'''
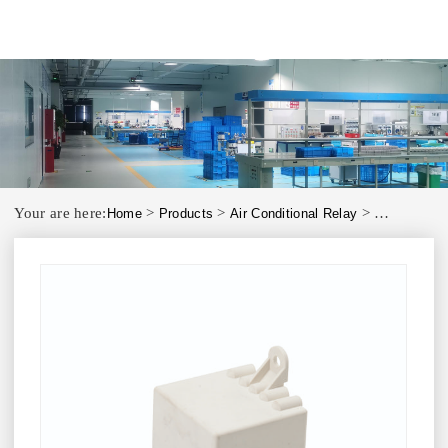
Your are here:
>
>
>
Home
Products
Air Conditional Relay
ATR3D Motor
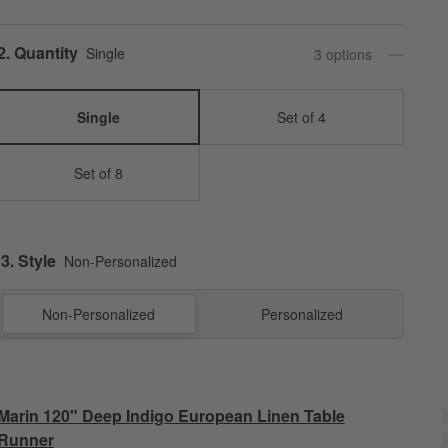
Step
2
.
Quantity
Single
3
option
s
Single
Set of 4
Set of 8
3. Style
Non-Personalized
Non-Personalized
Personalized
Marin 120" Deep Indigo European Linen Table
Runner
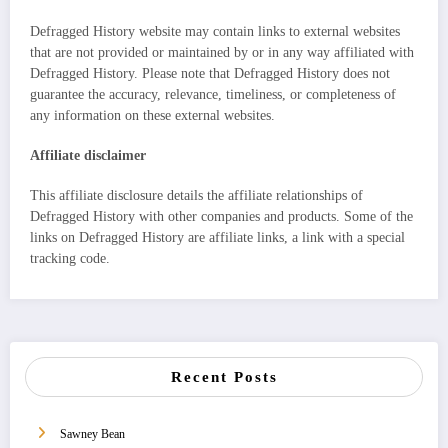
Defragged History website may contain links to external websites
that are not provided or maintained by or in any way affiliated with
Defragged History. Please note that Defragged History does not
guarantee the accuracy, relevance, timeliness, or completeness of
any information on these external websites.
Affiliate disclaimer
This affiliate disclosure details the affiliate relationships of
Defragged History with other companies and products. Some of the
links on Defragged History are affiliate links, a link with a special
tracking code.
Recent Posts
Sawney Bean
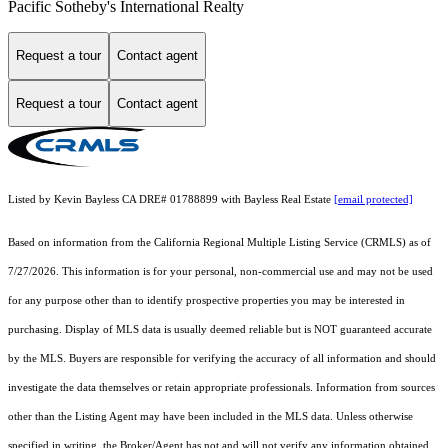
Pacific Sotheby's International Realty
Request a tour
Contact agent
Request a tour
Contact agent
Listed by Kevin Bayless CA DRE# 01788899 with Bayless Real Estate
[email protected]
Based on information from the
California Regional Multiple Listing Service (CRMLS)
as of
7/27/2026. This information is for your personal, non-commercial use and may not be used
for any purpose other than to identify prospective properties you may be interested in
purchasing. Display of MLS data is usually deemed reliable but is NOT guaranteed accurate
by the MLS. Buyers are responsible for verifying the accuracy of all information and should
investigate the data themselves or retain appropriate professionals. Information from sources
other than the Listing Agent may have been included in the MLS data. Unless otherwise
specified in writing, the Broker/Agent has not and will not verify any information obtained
'''
'''
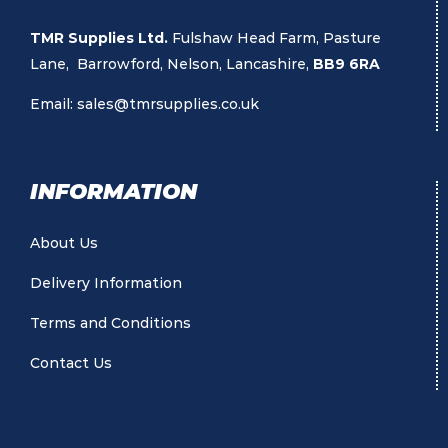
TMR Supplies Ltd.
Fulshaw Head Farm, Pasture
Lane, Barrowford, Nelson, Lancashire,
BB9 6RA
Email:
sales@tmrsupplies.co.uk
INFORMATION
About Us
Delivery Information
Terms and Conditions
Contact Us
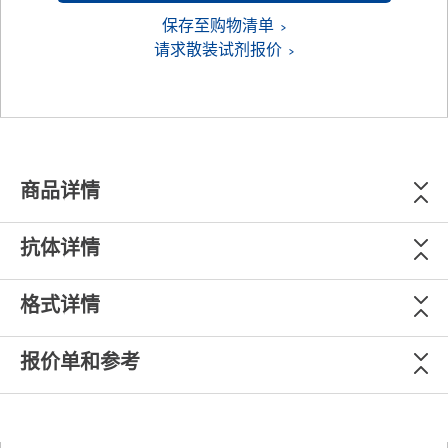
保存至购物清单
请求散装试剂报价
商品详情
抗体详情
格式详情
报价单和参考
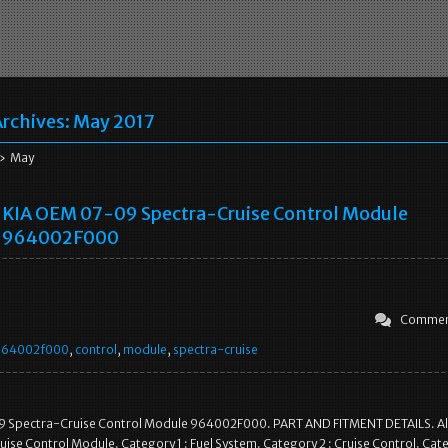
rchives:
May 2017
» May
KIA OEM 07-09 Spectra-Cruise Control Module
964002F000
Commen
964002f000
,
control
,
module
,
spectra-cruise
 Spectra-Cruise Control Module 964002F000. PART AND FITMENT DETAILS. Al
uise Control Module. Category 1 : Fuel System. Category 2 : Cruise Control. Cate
'''
# Activity
Print the lines above from the one with "[email protected]" through the one with "specified in writing, the", both included, exactly as written and nothing more.

# Answer space
[email protected]
Based on information from the
California Regional Multiple Listing Service (CRMLS)
as of
7/27/2026. This information is for your personal, non-commercial use and may not be used
for any purpose other than to identify prospective properties you may be interested in
purchasing. Display of MLS data is usually deemed reliable but is NOT guaranteed accurate
by the MLS. Buyers are responsible for verifying the accuracy of all information and should
investigate the data themselves or retain appropriate professionals. Information from sources
other than the Listing Agent may have been included in the MLS data. Unless otherwise
specified in writing, the Broker/Agent has not and will not verify any information obtained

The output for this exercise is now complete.